(Page-level text extractions)
********

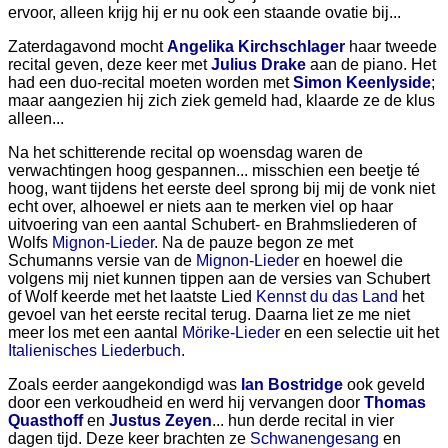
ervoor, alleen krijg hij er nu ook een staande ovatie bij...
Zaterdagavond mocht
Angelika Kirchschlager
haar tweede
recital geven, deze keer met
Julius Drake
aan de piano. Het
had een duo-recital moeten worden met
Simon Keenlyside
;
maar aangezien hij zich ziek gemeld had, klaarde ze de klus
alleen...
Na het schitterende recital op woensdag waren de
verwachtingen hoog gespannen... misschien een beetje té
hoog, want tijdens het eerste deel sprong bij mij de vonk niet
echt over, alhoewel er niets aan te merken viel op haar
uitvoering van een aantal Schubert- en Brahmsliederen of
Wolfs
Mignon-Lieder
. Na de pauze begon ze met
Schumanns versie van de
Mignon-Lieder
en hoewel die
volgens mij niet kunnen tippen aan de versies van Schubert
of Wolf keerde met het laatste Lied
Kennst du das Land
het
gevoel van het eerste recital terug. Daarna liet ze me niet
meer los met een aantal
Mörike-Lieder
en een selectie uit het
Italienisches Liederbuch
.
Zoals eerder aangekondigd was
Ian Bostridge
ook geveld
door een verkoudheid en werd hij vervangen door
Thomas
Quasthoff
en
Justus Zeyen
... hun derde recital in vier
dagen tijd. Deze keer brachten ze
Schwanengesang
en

********

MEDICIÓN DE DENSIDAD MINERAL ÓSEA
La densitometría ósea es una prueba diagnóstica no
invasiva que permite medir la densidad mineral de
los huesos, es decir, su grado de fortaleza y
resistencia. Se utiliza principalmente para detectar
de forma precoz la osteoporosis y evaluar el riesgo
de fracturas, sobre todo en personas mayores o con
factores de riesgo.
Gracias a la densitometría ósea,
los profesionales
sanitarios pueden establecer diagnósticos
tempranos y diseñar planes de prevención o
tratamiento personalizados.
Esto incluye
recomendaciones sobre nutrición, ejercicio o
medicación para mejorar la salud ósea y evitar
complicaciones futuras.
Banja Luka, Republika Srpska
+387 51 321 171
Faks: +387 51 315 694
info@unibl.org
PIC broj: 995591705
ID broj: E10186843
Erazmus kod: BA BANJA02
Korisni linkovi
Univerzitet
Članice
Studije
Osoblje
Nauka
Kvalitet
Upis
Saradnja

********

> [Problem requirements] Check every line of the records, and copy the ones that hold the word "hoog".

> [Response]
verwachtingen hoog gespannen... misschien een beetje té
hoog, want tijdens het eerste deel sprong bij mij de vonk niet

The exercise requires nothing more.